İNSANCA KOŞULLAR SAĞLANMALI
Adli Tıp’ta iç hastalıkları uzmanı, doktor öğretim üyesi Kâtip Çelebi’nin profesörü tarafından yazılan kemik iliği raporunu beğenmedi, blast hücre oranı yüzde 4-5 olmaz diyerek raporda tahrifat yapıp onu yüzde 3-4’e indirdi. İtiraz üzerine şimdi kemik iliği biyopsisi İzmir Şehir Hastanesi’nde tekrar yapıldı. Hekimlik andına uymayan uygulamalar nelerdir diye bakalım: Uzman bir doktor kendisinden kıdemce ve kariyer bakımından daha deneyimli bir meslektaşının raporunu beğenmiyor ve onu herhangi bir tetkik yapmadan kafasına göre düzeltiyor, hastaya ikinci kez nadir de olsa komplikasyonu olabilecek bir işlemin yani kemik iliği biyopsisinin tekrar yapılmasına karar veriliyor, kanser hastalığı tedavi olduktan yıllar geçtikten sonra bile uykudan uyanmak için fırsat kollar, uygun zaman ve zeminde tekrar hortlar.

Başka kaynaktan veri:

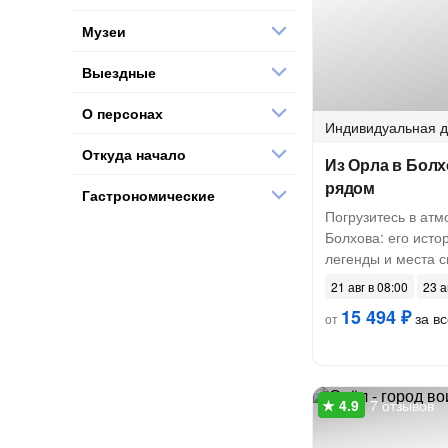
Музеи
Выездные
О персонах
Индивидуальная
д
Откуда начало
Из Орла в Болх
рядом
Гастрономические
Погрузитесь в атм
Болхова: его исто
легенды и места с
21 авг в 08:00
23 а
15 494 ₽
за вс
от
7 отзывов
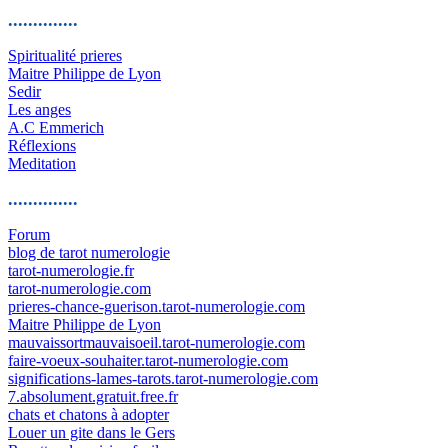
..............
Spiritualité prieres
Maitre Philippe de Lyon
Sedir
Les anges
A.C Emmerich
Réflexions
Meditation
..............
Forum
blog de tarot numerologie
tarot-numerologie.fr
tarot-numerologie.com
prieres-chance-guerison.tarot-numerologie.com
Maitre Philippe de Lyon
mauvaissortmauvaisoeil.tarot-numerologie.com
faire-voeux-souhaiter.tarot-numerologie.com
significations-lames-tarots.tarot-numerologie.com
7.absolument.gratuit.free.fr
chats et chatons à adopter
Louer un gite dans le Gers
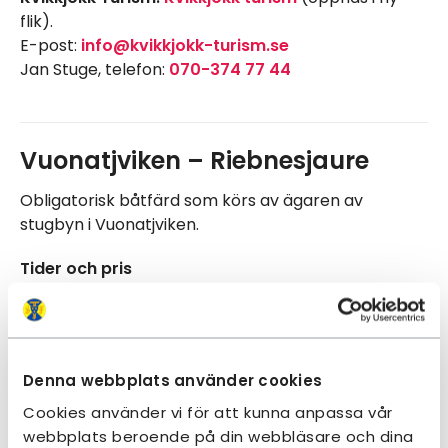
flik).
E-post:
info@kvikkjokk-turism.se
Jan Stuge, telefon:
070-374 77 44
Vuonatjviken – Riebnesjaure
Obligatorisk båtfärd som körs av ägaren av
stugbyn i Vuonatjviken.
Tider och pris
Se
www.vuonatjviken.com
(öppnas i ny flik)
Epost:
vuonatj@vuonatjviken.com
Telefon: Geir:
070-2066527
eller Sandra:
072-
Denna webbplats använder cookies
2211911
Cookies använder vi för att kunna anpassa vår
webbplats beroende på din webbläsare och dina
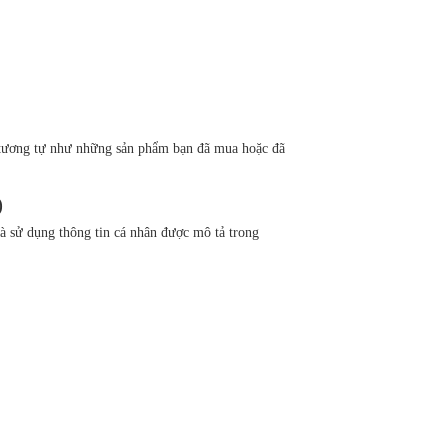
ấp tương tự như những sản phẩm bạn đã mua hoặc đã
)
sử dụng thông tin cá nhân được mô tả trong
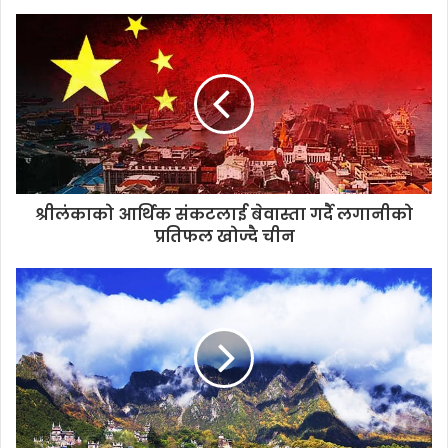
o
u
r
E
m
a
i
l
a
d
d
श्रीलंकाको आर्थिक संकटलाई बेवास्ता गर्दै लगानीको
r
प्रतिफल खोज्दै चीन
e
s
s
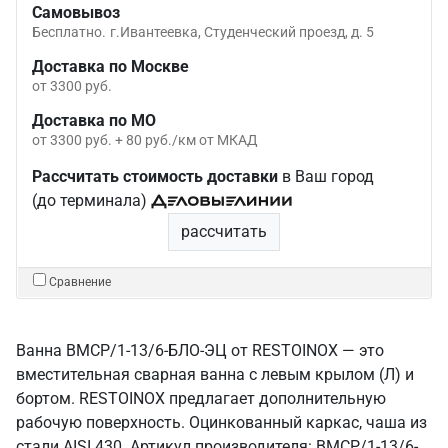
Самовывоз
Бесплатно.
г.Ивантеевка, Студенческий проезд, д. 5
Доставка по Москве
от 3300 руб.
Доставка по МО
от 3300 руб. + 80 руб./км от МКАД
Рассчитать стоимость доставки
в Ваш город
(до терминала)
рассчитать
Сравнение
Ванна ВМСР/1-13/6-БЛО-ЭЦ от RESTOINOX — это
вместительная сварная ванна с левым крылом (Л) и
бортом. RESTOINOX предлагает дополнительную
рабочую поверхность. Оцинкованный каркас, чаша из
стали AISI 430. Артикул производителя: ВМСР/1-13/6-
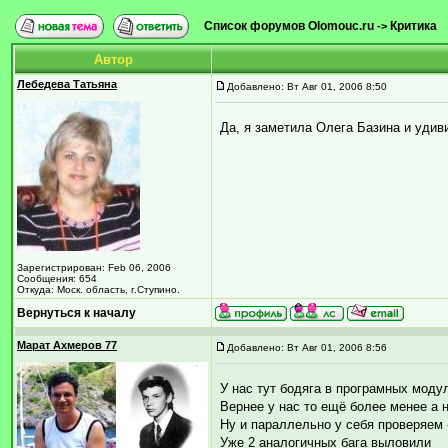
Список форумов Olomouc.ru
Критика
->
Автор
Лебедева Татьяна
Добавлено: Вт Авг 01, 2006 8:50
Да, я заметила Олега Базина и удивил
Зарегистрирован: Feb 06, 2006
Сообщения: 654
Откуда: Моск. область, г.Ступино.
Вернуться к началу
Марат Ахмеров 77
Добавлено: Вт Авг 01, 2006 8:56
У нас тут бодяга в програмных модул
Вернее у нас то ещё более менее а 
Ну и параллельно у себя проверяем -
Уже 2 аналогичных бага выловили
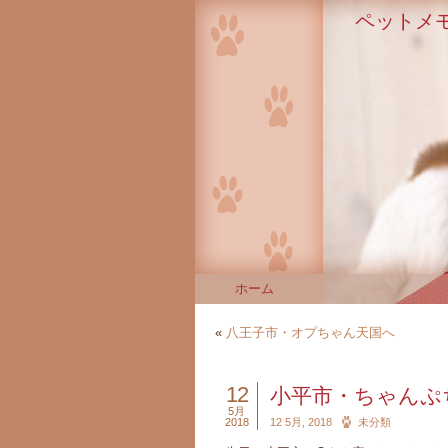
ペットメ
ホーム
«
八王子市・オプちゃん天国へ
12
小平市・ちゃんぷ
5月
2018
12 5月, 2018
未分類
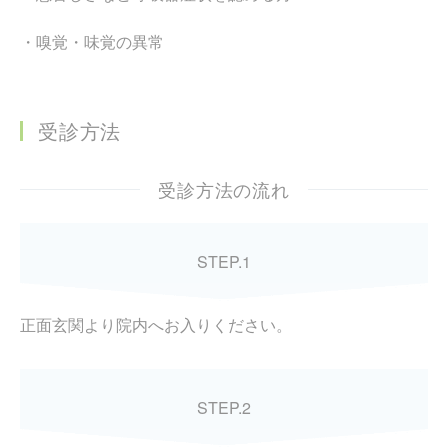
・嗅覚・味覚の異常
受診方法
受診方法の流れ
STEP.1
正面玄関より院内へお入りください。
STEP.2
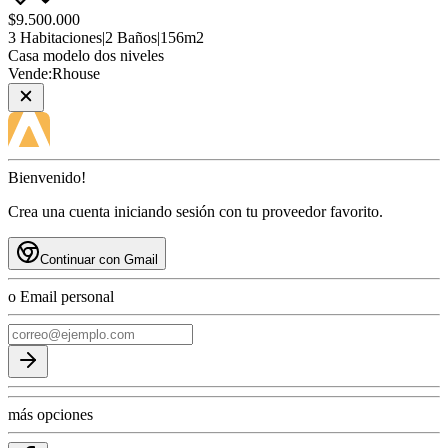
$9.500.000
3
Habitaciones
|
2
Baños
|
156
m2
Casa
modelo dos niveles
Vende:
Rhouse
Bienvenido!
Crea una cuenta iniciando sesión con tu proveedor favorito.
Continuar con Gmail
o Email personal
más opciones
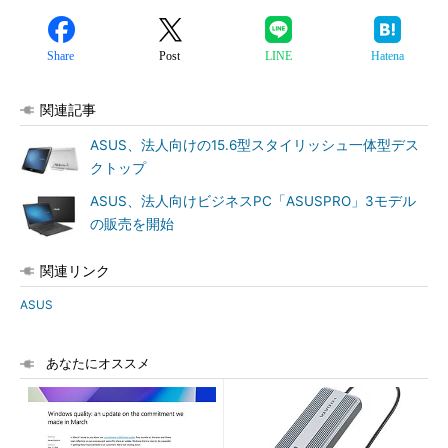
Share
Post
LINE
Hatena
関連記事
ASUS、法人向けの15.6型スタイリッシュ一体型デス
クトップ
ASUS、法人向けビジネスPC「ASUSPRO」3モデル
の販売を開始
関連リンク
ASUS
あなたにオススメ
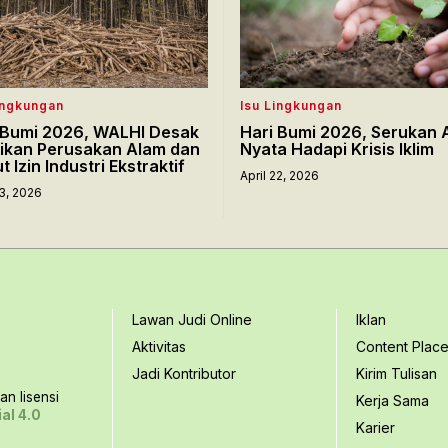
ingkungan
Isu Lingkungan
 Bumi 2026, WALHI Desak
Hari Bumi 2026, Serukan 
ikan Perusakan Alam dan
Nyata Hadapi Krisis Iklim
 Izin Industri Ekstraktif
April 22, 2026
23, 2026
Lawan Judi Online
Iklan
Aktivitas
Content Plac
Jadi Kontributor
Kirim Tulisan
n lisensi
Kerja Sama
al 4.0
Karier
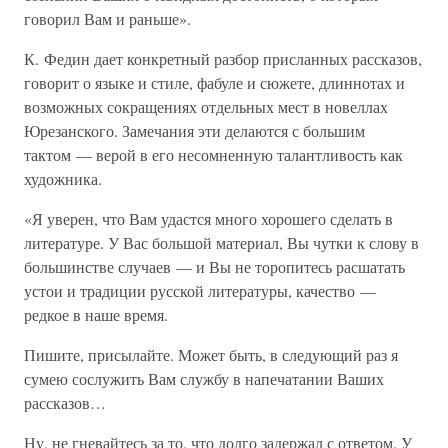
говорил Вам и раньше».
К. Федин дает конкретный разбор присланных рассказов,
говорит о языке и стиле, фабуле и сюжете, длиннотах и
возможных сокращениях отдельных мест в новеллах
Юрезанского. Замечания эти делаются с большим
тактом — верой в его несомненную талантливость как
художника.
«Я уверен, что Вам удастся много хорошего сделать в
литературе. У Вас большой материал, Вы чутки к слову в
большинстве случаев — и Вы не торопитесь расшатать
устои и традиции русской литературы, качество —
редкое в наше время.
Пишите, присылайте. Может быть, в следующий раз я
сумею сослужить Вам службу в напечатании Ваших
рассказов…
Ну, не гневайтесь за то, что долго задержал с ответом. У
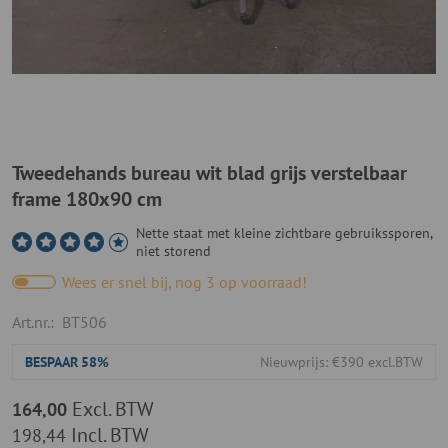
Tweedehands bureau wit blad grijs verstelbaar
frame 180x90 cm
Nette staat met kleine zichtbare gebruikssporen,
niet storend
Wees er snel bij, nog 3 op voorraad!
Art.nr.:
BT506
BESPAAR
58%
Nieuwprijs: €390 excl.BTW
Excl. BTW
164,00
Incl. BTW
198,44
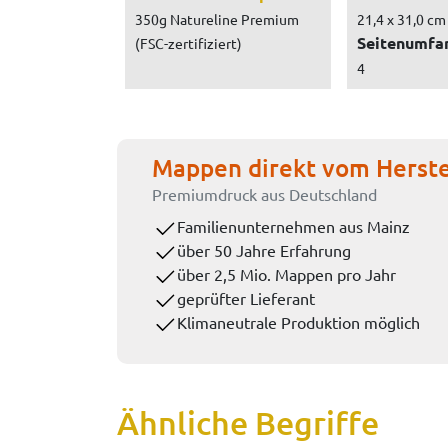
350g Natureline Premium
21,4 x 31,0 cm
Seitenumfa
(FSC-zertifiziert)
4
Mappen direkt vom Herste
Premiumdruck aus Deutschland
Familienunternehmen aus Mainz
über 50 Jahre Erfahrung
über 2,5 Mio. Mappen pro Jahr
geprüfter Lieferant
Klimaneutrale Produktion möglich
Ähnliche Begriffe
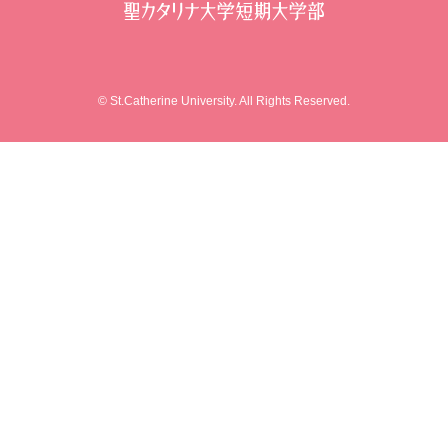
© St.Catherine University. All Rights Reserved.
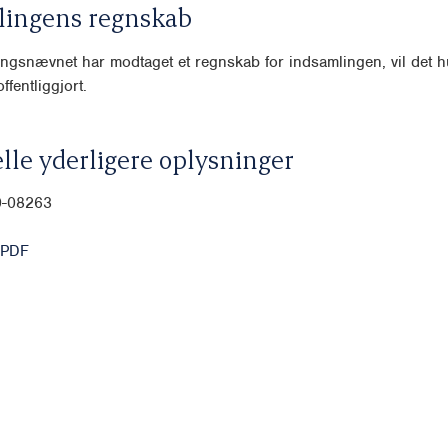
lingens regnskab
ngsnævnet har modtaget et regnskab for indsamlingen, vil det hu
ffentliggjort.
lle yderligere oplysninger
0-08263
 PDF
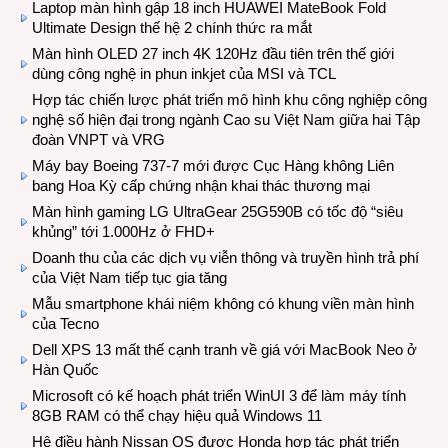
Laptop màn hình gập 18 inch HUAWEI MateBook Fold
Ultimate Design thế hệ 2 chính thức ra mắt
Màn hình OLED 27 inch 4K 120Hz đầu tiên trên thế giới
dùng công nghệ in phun inkjet của MSI và TCL
Hợp tác chiến lược phát triển mô hình khu công nghiệp công
nghệ số hiện đại trong ngành Cao su Việt Nam giữa hai Tập
đoàn VNPT và VRG
Máy bay Boeing 737-7 mới được Cục Hàng không Liên
bang Hoa Kỳ cấp chứng nhận khai thác thương mại
Màn hình gaming LG UltraGear 25G590B có tốc độ “siêu
khủng” tới 1.000Hz ở FHD+
Doanh thu của các dịch vụ viễn thông và truyền hình trả phí
của Việt Nam tiếp tục gia tăng
Mẫu smartphone khái niệm không có khung viền màn hình
của Tecno
Dell XPS 13 mất thế cạnh tranh về giá với MacBook Neo ở
Hàn Quốc
Microsoft có kế hoạch phát triển WinUI 3 để làm máy tính
8GB RAM có thể chạy hiệu quả Windows 11
Hệ điều hành Nissan OS được Honda hợp tác phát triển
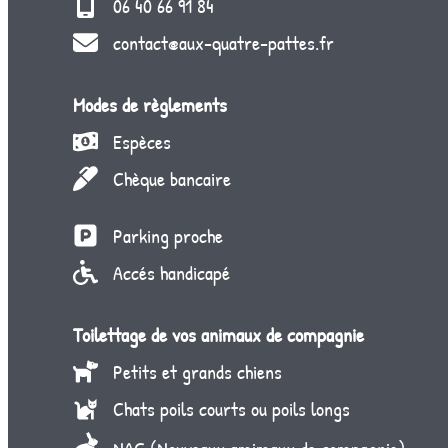
06 40 66 91 84
contact@aux-quatre-pattes.fr
Modes de règlements
Espèces
Chèque bancaire
Parking proche
Accés handicapé
Toilettage de vos animaux de compagnie
Petits et grands chiens
Chats poils courts ou poils longs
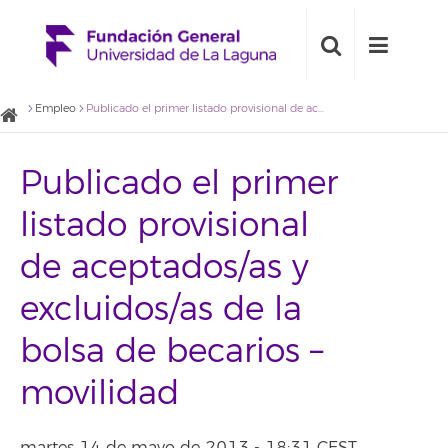
Empleo
Publicado el primer listado provisional de aceptados/as y excluidos/as de la bolsa de becarios – movilidad
Publicado el primer
listado provisional
de aceptados/as y
excluidos/as de la
bolsa de becarios –
movilidad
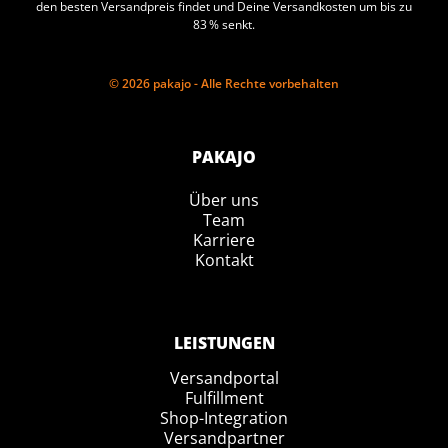
den besten Versandpreis findet und Deine Versandkosten um bis zu
83 % senkt.
© 2026 pakajo - Alle Rechte vorbehalten
PAKAJO
Über uns
Team
Karriere
Kontakt
LEISTUNGEN
Versandportal
Fulfillment
Shop-Integration
Versandpartner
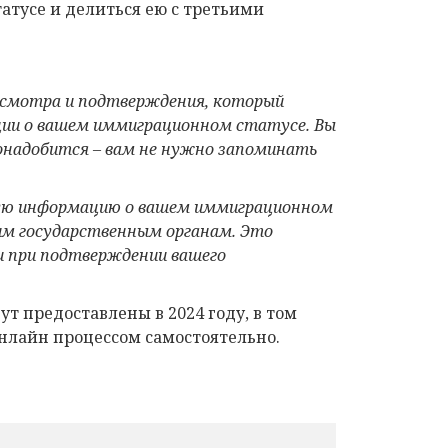
тусе и делиться ею с третьими
росмотра и подтверждения, который
ции о вашем иммиграционном статусе. Вы
понадобится – вам не нужно запоминать
ю информацию о вашем иммиграционном
м государственным органам. Это
и при подтверждении вашего
т предоставлены в 2024 году, в том
онлайн процессом самостоятельно.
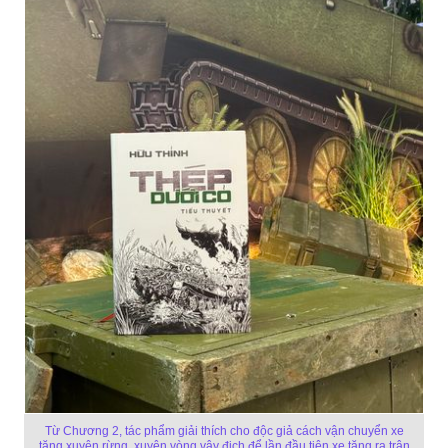
Từ Chương 2, tác phẩm giải thích cho độc giả cách vận chuyển xe
tăng xuyên rừng, xuyên vòng vây địch để lần đầu tiên xe tăng ra trận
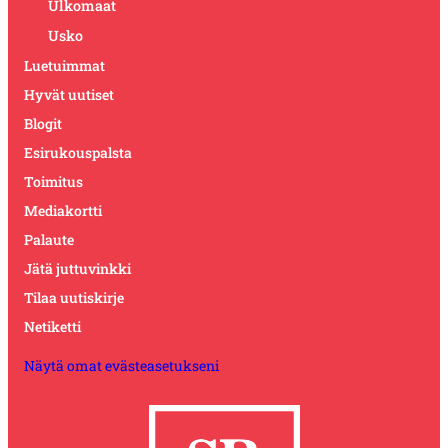
Ulkomaat
Usko
Luetuimmat
Hyvät uutiset
Blogit
Esirukouspalsta
Toimitus
Mediakortti
Palaute
Jätä juttuvinkki
Tilaa uutiskirje
Netiketti
Näytä omat evästeasetukseni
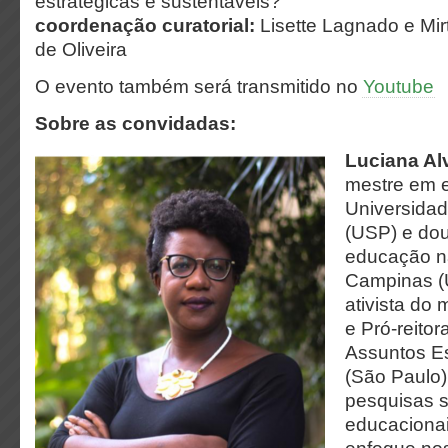
estratégicas e sustentáveis?
coordenação curatorial:
Lisette Lagnado e Mir
de Oliveira
O evento também será transmitido no
Youtube
Sobre as convidadas:
Luciana Al
mestre em 
Universida
(USP) e do
educação n
Campinas (
ativista do
e Pró-reitor
Assuntos Es
(São Paulo)
pesquisas 
educacionai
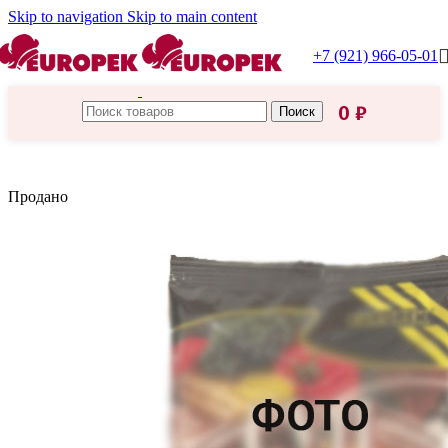
Skip to navigation
Skip to main content
+7 (921) 966-05-01
0
₽
Поиск
Главная
/
Соусы
Продано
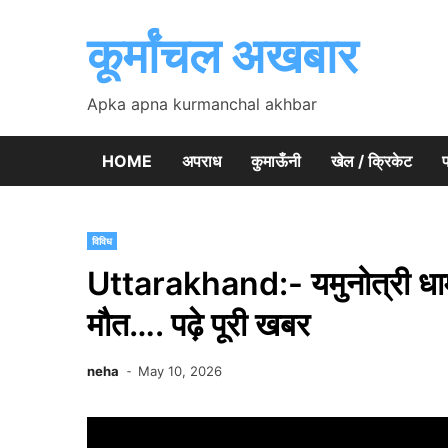
Skip
to
कूर्मांचल अखबार
content
Apka apna kurmanchal akhbar
HOME
अपराध
कुमाऊँनी
खेल / क्रिकेट
प
विविध
Uttarakhand:- यमुनोत्री धाम स
मौत…. पढ़े पूरी खबर
neha
May 10, 2026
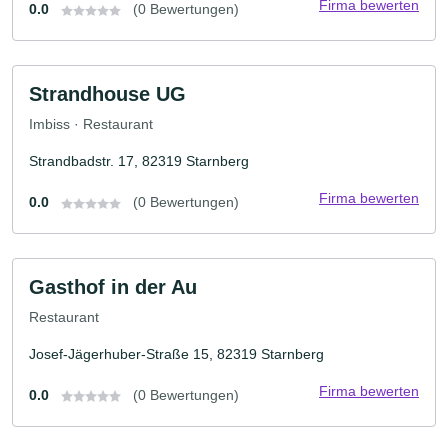
Firma bewerten
0.0
(0 Bewertungen)
Strandhouse UG
Imbiss · Restaurant
Strandbadstr. 17, 82319 Starnberg
Firma bewerten
0.0
(0 Bewertungen)
Gasthof in der Au
Restaurant
Josef-Jägerhuber-Straße 15, 82319 Starnberg
Firma bewerten
0.0
(0 Bewertungen)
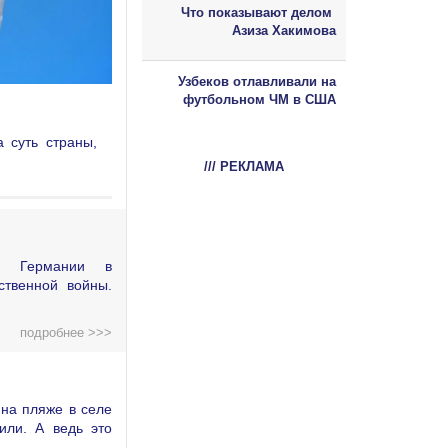
Что показывают делом
Азиза Хакимова
Узбеков отлавливали на
футбольном ЧМ в США
 суть страны,
/// РЕКЛАМА
ой Германии в
ственной войны.
подробнее >>>
на пляже в селе
или. А ведь это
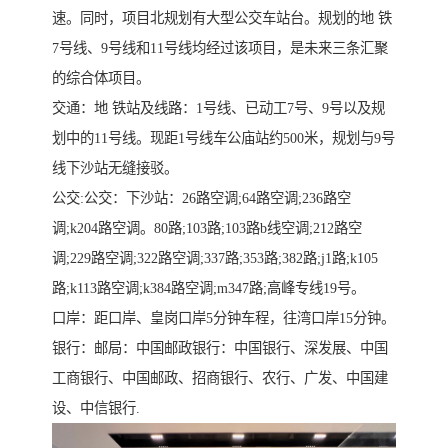
速。同时，项目北规划有大型公交车站台。规划的地 铁
7号线、9号线和11号线均经过该项目，是未来三条汇聚
的综合体项目。
交通：地 铁站及线路：1号线、已动工7号、9号以及规
划中的11号线。现距1号线车公庙站约500米，规划与9号
线下沙站无缝接驳。
公交:公交：下沙站：26路空调;64路空调;236路空
调;k204路空调。80路;103路;103路b线空调;212路空
调;229路空调;322路空调;337路;353路;382路;j1路;k105
路;k113路空调;k384路空调;m347路;高峰专线19号。
口岸：距口岸、皇岗口岸5分钟车程，往湾口岸15分钟。
银行：邮局：中国邮政银行：中国银行、深发展、中国
工商银行、中国邮政、招商银行、农行、广发、中国建
设、中信银行.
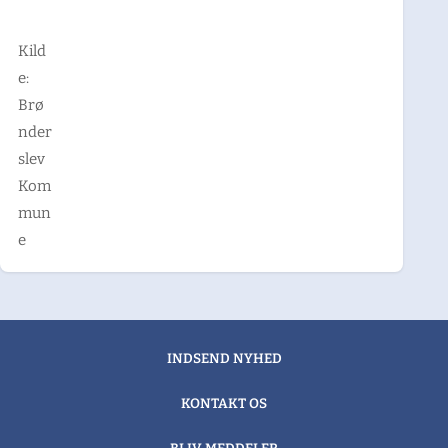
Kild
e:
Brø
nder
slev
Kom
mun
e
INDSEND NYHED
KONTAKT OS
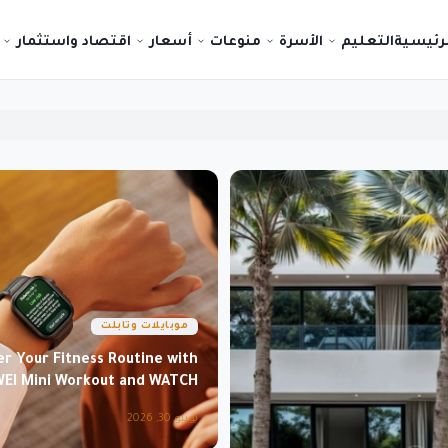
لرئيسية
التعليم
الأسرة
منوعات
أسعار
اقتصاد واستثمار
موبايلات وتابلت
r Your Fitness Routine with
EI Mini Workout and WATCH
FIT 5 Pro
يونيو 30, 2026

Nedir bu uygun zaman ve zemin? Bağışıklık sisteminin çökmesi. Bağışıklık sistemi ne zaman çöker? Hızlı kilo kaybı, stres, ve ciddi üzüntü durumlarında. Murat Çalık başkanın yaşadığı suçu kesinleşmeden tutuklanma, ailesinden uzağa başka bir cezaevine sevk, hakkında çıkan “turp gibi”, “İtirafçı olmak istedi” gibi insani olmayan haber ve yorumlar, herkesçe malum uygunsuz hapishane koşulları bağışıklık sisteminin çökmesi için gerekli kriterleri fazlasıyla taşıyor. Umarız Murat Çalık özelinde hapishanelerde yaşayan tüm hasta tutuklu ve hükümlüler insanca sağlık koşullarına tez zamanda kavuşur, karar verici hekimler de Hipokrat Andı’nı anımsayarak karar verirler.